Fan Zeng (277–204 BC) was an adviser to the Chinese warlord Xiang Yu, who fought for supremacy over China during the Chu–Han Contention (206–202 BC) with Liu Bang, the founding emperor of the Han dynasty.

==Early life==
Fan was from Juchao, which is in present-day Yafu Subdistrict, Chaohu, Anhui. Although he had led most of his life as a recluse, he was known for being well-versed in strategy. Around 207 BC, at the age of 69, he met Xiang Liang, the leader of a rebel group seeking to overthrow the ruling Qin dynasty and restore the Chu state of the Warring States period. He advised Xiang Liang to find a descendant of the royal family of Chu and put him on the throne to secure greater legitimacy for the rebel group's cause and attract more people from the former Chu lands to join them. Xiang Liang heeded Fan's advice and found Xiong Xin, a grandson of King Huai of Chu, and made him the figurehead ruler of the Chu rebel group under the title "King Huai II".

==Service under Xiang Yu==
After Xiang Liang was killed in battle at Dingtao against Qin forces, Fan continued serving as an adviser to Xiang Liang's nephew, Xiang Yu. Xiang Yu respectfully addressed Fan Zeng as yafu ("second father").

In 206 BC, Fan noticed that Liu Bang, a rebel leader who had led his followers to join the Chu rebel group earlier, was particularly popular and ambitious, he constantly urged Xiang Yu to find opportunities to kill Liu Bang in case the latter posed a threat to him in the future. Yet, Xiang Yu did not heed Fan's advice.

During the Feast at Swan Goose Gate, Fan secretly instructed Xiang Yu's cousin Xiang Zhuang to pretend to perform a sword dance and use the chance to assassinate Liu Bang, who was attending the feast at Xiang Yu's invitation. However, Xiang Zhuang's attempt failed when Xiang Bo, another uncle of Xiang Yu, intervened and blocked Xiang Zhuang every time he tried to kill Liu Bang. Liu Bang eventually escaped from the feast under the pretence of going to the latrine. When Fan heard about it, he was so furious that he exclaimed,
"Alas! This brat (Xiang Yu) is not worthy enough to make plans with me. The Duke of Pei (Liu Bang) will definitely be the one who seizes the Empire from King Xiang (Xiang Yu). We will all become his (Liu Bang's) prisoners."

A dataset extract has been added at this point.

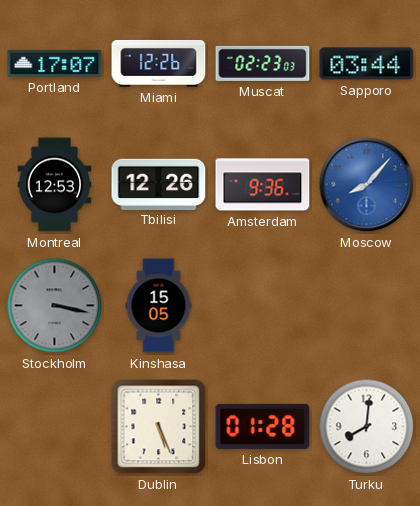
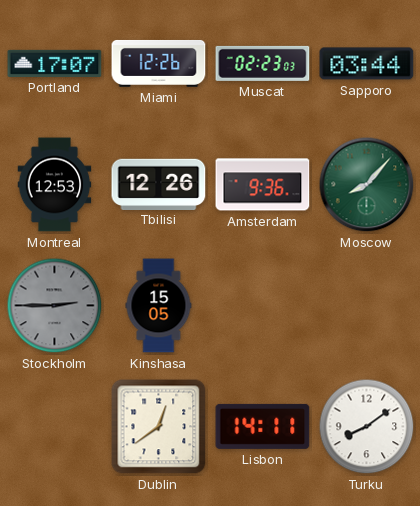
Moscow dial: blue -> green
Stockholm: 3:17 -> 2:45
Dublin: 5:26 -> 12:39
Lisbon: 01:28 -> 14:11
Turku: 8:01 -> 8:09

In 204 BC, during the Chu–Han Contention, when Liu Bang was besieged by Xiang Yu at the Battle of Xingyang, he requested to make peace. When Xiang Yu wanted to accept Liu Bang's peace offer, Fan strongly objected to it, warning him that he would regret his decision. Xiang Yu initially heeded Fan's advice and continued attacking Liu Bang. However, one of Liu Bang's advisers, Chen Ping, secretly bribed some of Xiang Yu's men to spread rumours that Fan had the intention of betraying Xiang Yu. Falling for the ruse, Xiang Yu ultimately dismissed Fan, who had also made up his mind to leave Xiang Yu. Before his departure, Fan told Xiang Yu,
"The final outcome is obvious. Take good care of yourself, my lord. Please allow me to retire in peace."

==Death==
Fan died of illness on his journey home in Pengcheng (present-day Xuzhou, Jiangsu) and was buried there. His hometown in present-day Chaohu, Anhui is named Yafu Subdistrict in remembrance of him.

One yeshi（; "unofficial historical record") mentioned that Fan lived in retirement under a different identity at Mount Jiuzhe in present-day Tiantai County, Zhejiang, where he worked as a healer and still kept himself up-to-date with current affairs. When he heard that Xiang Yu had died at the Battle of Gaixia, he lamented that Xiang Yu had met his downfall because he did not listen to him. When the locals asked him whether he was Fan Zeng, he denied it, claiming that Fan had already died at Pengcheng. He was never seen again after that.